→ **Input data**
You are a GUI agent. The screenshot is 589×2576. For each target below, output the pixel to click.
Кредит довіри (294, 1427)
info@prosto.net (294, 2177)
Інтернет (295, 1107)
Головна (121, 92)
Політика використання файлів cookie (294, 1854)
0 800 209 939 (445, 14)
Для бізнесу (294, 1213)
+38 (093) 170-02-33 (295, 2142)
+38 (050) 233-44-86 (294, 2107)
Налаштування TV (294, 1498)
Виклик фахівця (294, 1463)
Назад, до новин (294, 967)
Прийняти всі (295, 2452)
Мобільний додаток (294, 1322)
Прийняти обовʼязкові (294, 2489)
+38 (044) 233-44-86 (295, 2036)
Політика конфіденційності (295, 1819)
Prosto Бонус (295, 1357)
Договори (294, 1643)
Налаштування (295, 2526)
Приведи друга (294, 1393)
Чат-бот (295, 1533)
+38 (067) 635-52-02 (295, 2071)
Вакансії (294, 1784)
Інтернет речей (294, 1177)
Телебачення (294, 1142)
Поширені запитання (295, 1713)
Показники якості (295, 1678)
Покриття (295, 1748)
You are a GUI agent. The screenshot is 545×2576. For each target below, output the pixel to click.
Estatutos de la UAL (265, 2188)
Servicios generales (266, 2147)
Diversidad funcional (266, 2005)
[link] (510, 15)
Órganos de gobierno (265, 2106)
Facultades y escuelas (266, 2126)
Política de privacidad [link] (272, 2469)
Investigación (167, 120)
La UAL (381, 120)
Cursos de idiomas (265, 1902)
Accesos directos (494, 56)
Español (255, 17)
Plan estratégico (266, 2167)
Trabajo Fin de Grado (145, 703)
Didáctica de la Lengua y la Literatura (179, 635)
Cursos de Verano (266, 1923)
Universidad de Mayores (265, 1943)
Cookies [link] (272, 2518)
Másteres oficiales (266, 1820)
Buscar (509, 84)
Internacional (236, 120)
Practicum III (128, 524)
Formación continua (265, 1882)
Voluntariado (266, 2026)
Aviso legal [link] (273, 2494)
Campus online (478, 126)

→ **What is being asked**
Without changing a word, write out each entry again.

→ **Solution to this task**
You are a GUI agent. The screenshot is 589×2576. For each target below, output the pixel to click.
Кредит довіри (294, 1427)
info@prosto.net (294, 2177)
Інтернет (295, 1107)
Головна (121, 92)
Політика використання файлів cookie (294, 1854)
0 800 209 939 (445, 14)
Для бізнесу (294, 1213)
+38 (093) 170-02-33 (295, 2142)
+38 (050) 233-44-86 (294, 2107)
Налаштування TV (294, 1498)
Виклик фахівця (294, 1463)
Назад, до новин (294, 967)
Прийняти всі (295, 2452)
Мобільний додаток (294, 1322)
Прийняти обовʼязкові (294, 2489)
+38 (044) 233-44-86 (295, 2036)
Політика конфіденційності (295, 1819)
Prosto Бонус (295, 1357)
Договори (294, 1643)
Налаштування (295, 2526)
Приведи друга (294, 1393)
Чат-бот (295, 1533)
+38 (067) 635-52-02 (295, 2071)
Вакансії (294, 1784)
Інтернет речей (294, 1177)
Телебачення (294, 1142)
Поширені запитання (295, 1713)
Показники якості (295, 1678)
Покриття (295, 1748)
You are a GUI agent. The screenshot is 545×2576. For each target below, output the pixel to click.
Estatutos de la UAL (265, 2188)
Servicios generales (266, 2147)
Diversidad funcional (266, 2005)
[link] (510, 15)
Órganos de gobierno (265, 2106)
Facultades y escuelas (266, 2126)
Política de privacidad [link] (272, 2469)
Investigación (167, 120)
La UAL (381, 120)
Cursos de idiomas (265, 1902)
Accesos directos (494, 56)
Español (255, 17)
Plan estratégico (266, 2167)
Trabajo Fin de Grado (145, 703)
Didáctica de la Lengua y la Literatura (179, 635)
Cursos de Verano (266, 1923)
Universidad de Mayores (265, 1943)
Cookies [link] (272, 2518)
Másteres oficiales (266, 1820)
Buscar (509, 84)
Internacional (236, 120)
Practicum III (128, 524)
Formación continua (265, 1882)
Voluntariado (266, 2026)
Aviso legal [link] (273, 2494)
Campus online (478, 126)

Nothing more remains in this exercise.